BigFixNinja · September 18, 2017, 7:31pm

The condition @steve is referring to is documented here:

http://www-01.ibm.com/support/docview.wss?uid=swg21688336

Along with advice and controls to help control and limit the behavior or your operators to prevent them from abusing the Send Refresh functionality.

BigFixNinja · September 18, 2017, 7:33pm

And additional point about the Send Refresh functionality:

What does the Send Refresh on the right click menu of a computer do in the BigFix Console?

Andrey · September 19, 2017, 2:49pm

Great news Casey!!!
I’m very happy to know your environment is working fine after upgrade.
Since we are only 5 or 6 opperators, we decided to change the parameter _BESRelay_PostResults_ResultTimeLimit to 5 min and seems to be working good.
Thanks all for your help!!

SLB · October 12, 2017, 2:17pm

Just for info, we’ve started seeing FillDB issues too following the upgrade to 9.5.6 (from 9.5.4). Our BufferDIR was flowing freely under 9.5.4 and rarely peaked above 200 files, now we’re maxing out on 10000 file and a 2hr lag on data being committed to the DB. Perflog shows between 20-40 messages per second and a similar 0.xx % full reports and neither of the 2 operators are sending full refresh requests. We have 110,000 endpoints and over 1000 relays. The server is an 8 core Xeon with 64 GB RAM, has the DB on a RAID5 SSD volume and the application on a RAID10 HDD. Our DB is 55GB in size. There have been no issue running this hardware and started on a clean 9.1.1117.0 installation and have upgraded to from 9.1 through 9.2 and 9.5 up to patch 4 without ever having any issues. The issue also seems to be impacting Web Reports and groups using soap calls to pull data via web reports are taking so long it seems to cause the web report service to crash. A PMR is open so hopefully the cause can be found and fixed.
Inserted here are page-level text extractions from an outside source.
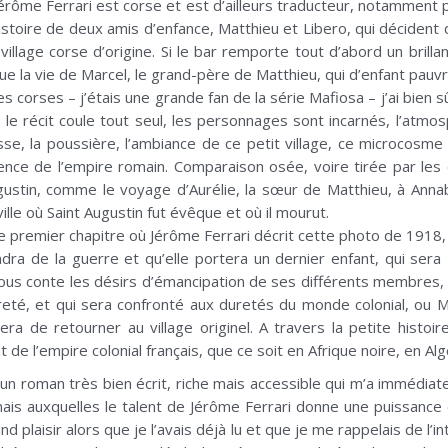
rôme Ferrari est corse et est d’ailleurs traducteur, notamment
histoire de deux amis d’enfance, Matthieu et Libero, qui décident
village corse d’origine. Si le bar remporte tout d’abord un brill
ue la vie de Marcel, le grand-père de Matthieu, qui d’enfant pauvre
corses – j’étais une grande fan de la série Mafiosa – j’ai bien s
é, le récit coule tout seul, les personnages sont incarnés, l’atm
sse, la poussière, l’ambiance de ce petit village, ce microcosme
nce de l’empire romain. Comparaison osée, voire tirée par les 
Augustin, comme le voyage d’Aurélie, la sœur de Matthieu, à Anna
ille où Saint Augustin fut évêque et où il mourut.
 premier chapitre où Jérôme Ferrari décrit cette photo de 1918
dra de la guerre et qu’elle portera un dernier enfant, qui ser
nous conte les désirs d’émancipation de ses différents membres, q
eté, et qui sera confronté aux duretés du monde colonial, ou Mat
 de retourner au village originel. A travers la petite histoir
e l’empire colonial français, que ce soit en Afrique noire, en Alg
n roman très bien écrit, riche mais accessible qui m’a immédia
ais auxquelles le talent de Jérôme Ferrari donne une puissance 
 plaisir alors que je l’avais déjà lu et que je me rappelais de l’in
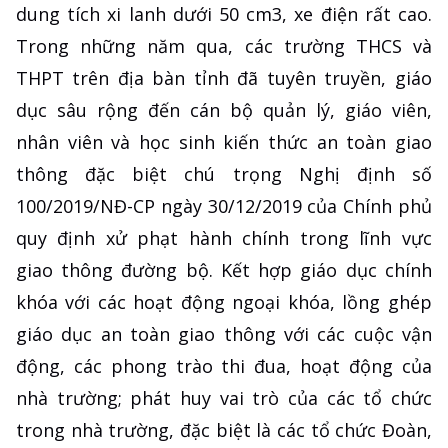
dung tích xi lanh dưới 50 cm3, xe điện rất cao.
Trong những năm qua, các trường THCS và
THPT trên địa bàn tỉnh đã tuyên truyền, giáo
dục sâu rộng đến cán bộ quản lý, giáo viên,
nhân viên và học sinh kiến thức an toàn giao
thông đặc biệt chú trọng Nghị định số
100/2019/NĐ-CP ngày 30/12/2019 của Chính phủ
quy định xử phạt hành chính trong lĩnh vực
giao thông đường bộ. Kết hợp giáo dục chính
khóa với các hoạt động ngoại khóa, lồng ghép
giáo dục an toàn giao thông với các cuộc vận
động, các phong trào thi đua, hoạt động của
nhà trường; phát huy vai trò của các tổ chức
trong nhà trường, đặc biệt là các tổ chức Đoàn,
SLB · October 12, 2017, 3:10pm

We had contact from IBM and after updating FillDB.exe to version 9.5.6.65 our FillDB performance is back to normal and message per second has multiplied tenfold and we now see 300+ messages per second being processed.

Top marks and a big thank you to IBM support for the speed of support and fixing the problem.

626967666978 · March 1, 2018, 12:06am

Did the update of filldb.exe to v9.5.6.65 resolve the issue you were seeing with WebReports crashing? We are seeing something similar with WebReports on 9.5.4.38.